A onda positiva tende a crescer, visto que a venda de carros elétricos deve ultrapassar neste ano 20 milhões de unidades pelo globo. Embora ainda esbarre no preço e na carência de infraestrutura, o movimento é caminho sem volta. Isso mesmo com o fator Donald Trump, que no regresso à Casa Branca deu marcha a ré em iniciativas do antecessor Joe Biden que miravam o salto do segmento: ele já anunciou uma tesoura nos estímulos em vigor a compradores e fabricantes e impôs tarifas sobre importações, “tudo para salvar nosso setor automobilístico”. Pode até dar uma refreada momentânea no ritmo de avanço dos elétricos, mas não abala sua rota ascendente, puxada, por exemplo, por decisões como a de implantar “distritos de baixa emissão” — aquelas zonas onde veículos poluentes são obrigados a pagar uma taxa para poder circular e, assim, vão rareando. Em Londres, os imóveis localizados nessas vizinhanças encareceram a um ritmo seis vezes superior ao dos demais pontos da cidade.
No Brasil, o número de elétricos ainda é minguado, mas sobe em boa velocidade — só em 2023, a alta foi de 85%. Segundo projeção da McKinsey, haverá cerca de 11 milhões deles pelas ruas do país nos próximos quinze anos, o equivalente a 20% dos automóveis na ativa. Em capitais brasileiras, já se avistam, aqui e ali, medidas para facilitar o dia a dia da frota verde. Tal qual Londres, o Rio de Janeiro criou o próprio distrito de baixa emissão de carbono, no Centro, onde a ideia é limitar até 2030 a circulação de veículos poluentes. A coleta do lixo será inclusive feita pelos silenciosos motorizados. Atentos ao movimento, os urbanistas estão seguros de que endereços que costumam espantar moradores se revestirão de novos atrativos. “Sem o ruído constante dos motores a combustão e com o ar mais limpo, essas regiões têm o potencial de passar por um processo de revitalização urbana e habitacional”, diz Pedro Bastos, da UFRJ.
Centros urbanos diversos vêm dando amplitude aos benefícios da frota verde ao optar por redes de ônibus totalmente elétricas — caso de Shenzhen, a inovadora cidade chinesa de 18 milhões de habitantes que, pioneira, se converteu em laboratório para a mobilidade sustentável.
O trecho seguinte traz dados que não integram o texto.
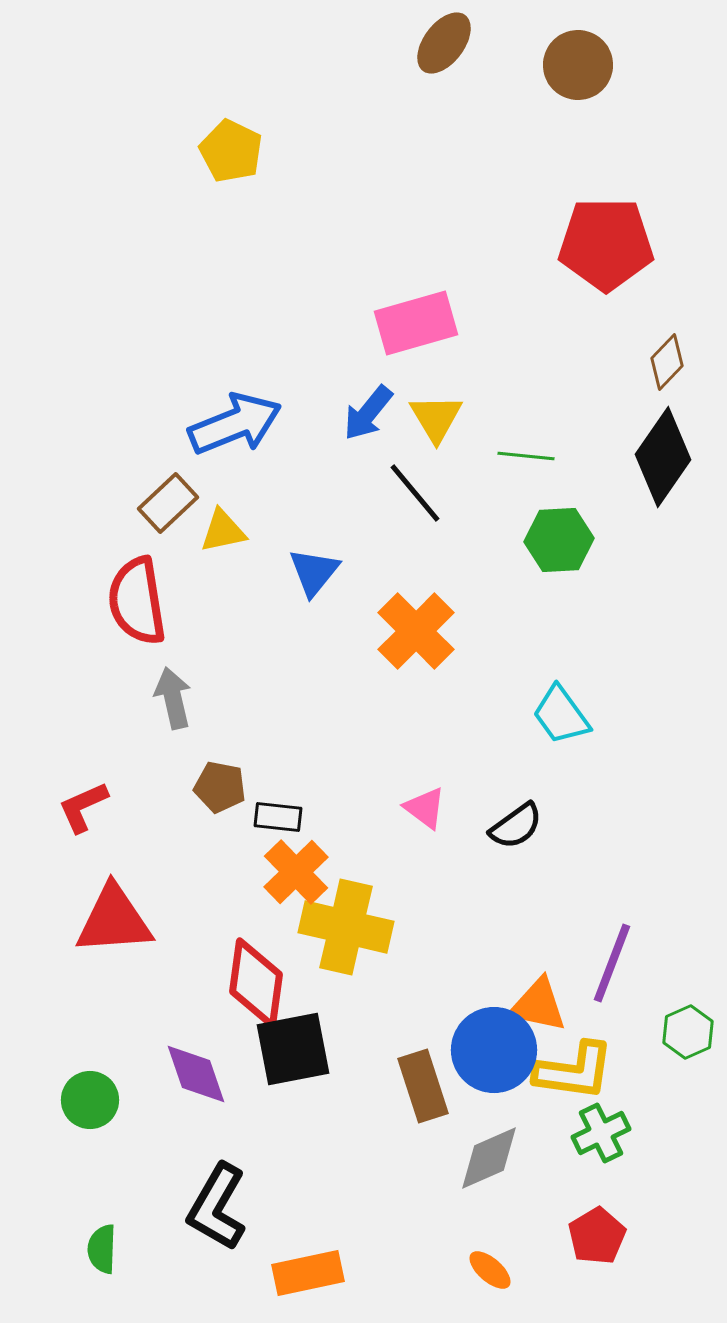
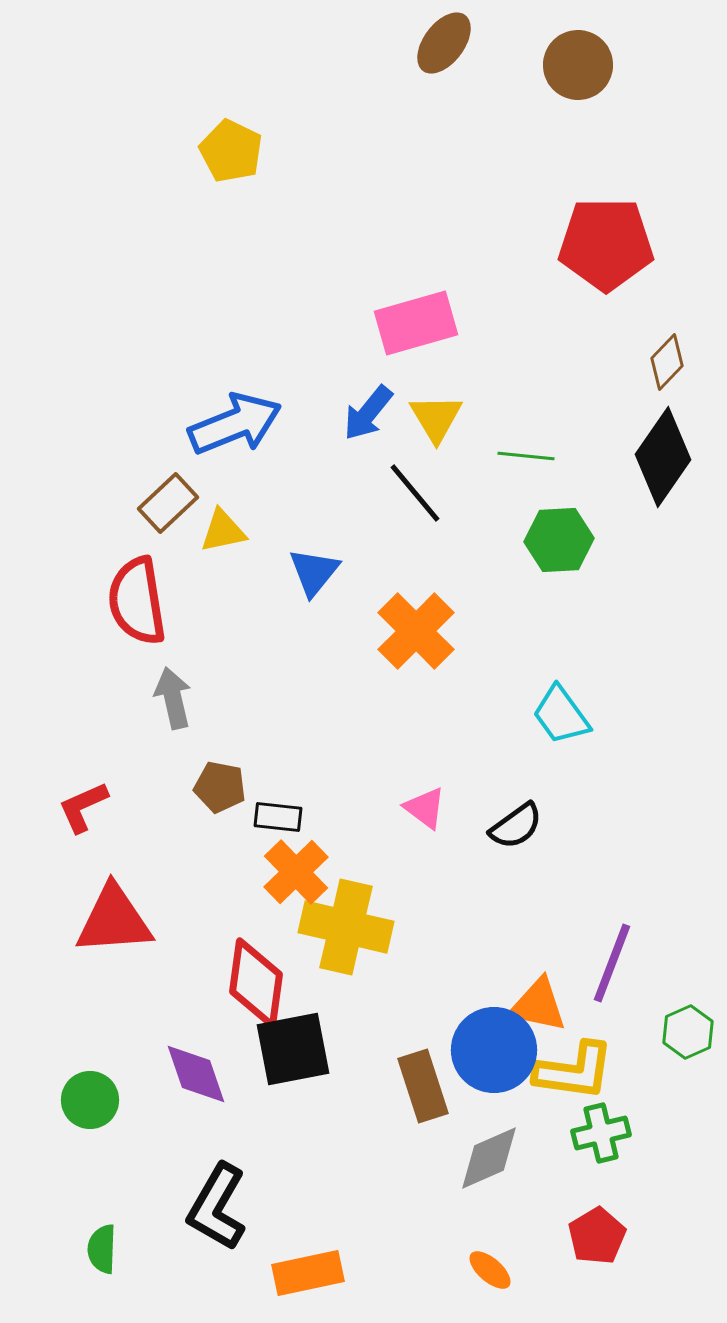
green cross at (601, 1133): rotated 12 degrees clockwise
A crosta de poeira escura que antes ficava suspensa no ar foi se dissolvendo, e a sinfonia dos possantes cedeu lugar a certa quietude — artigo ainda raro em meio à efervescência moderna, que muito colabora para o bem-estar. De acordo com a Organização Mundial da Saúde, quatro de cada dez europeus estão expostos a níveis de ruído acima do limite recomendado, a mesma situação de brasileiros vivendo em metrópoles como Rio e São Paulo. “A exposição prolongada ao barulho ativa o sistema nervoso, gerando um estado constante de alerta que desgasta o organismo e contribui para quadros de ansiedade e depressão”, explica o neurologista Rubem Regoto. Felizmente, alguns pontos do globo já são a prova de quão mais silenciosas — e valiosas — as cidades podem ser.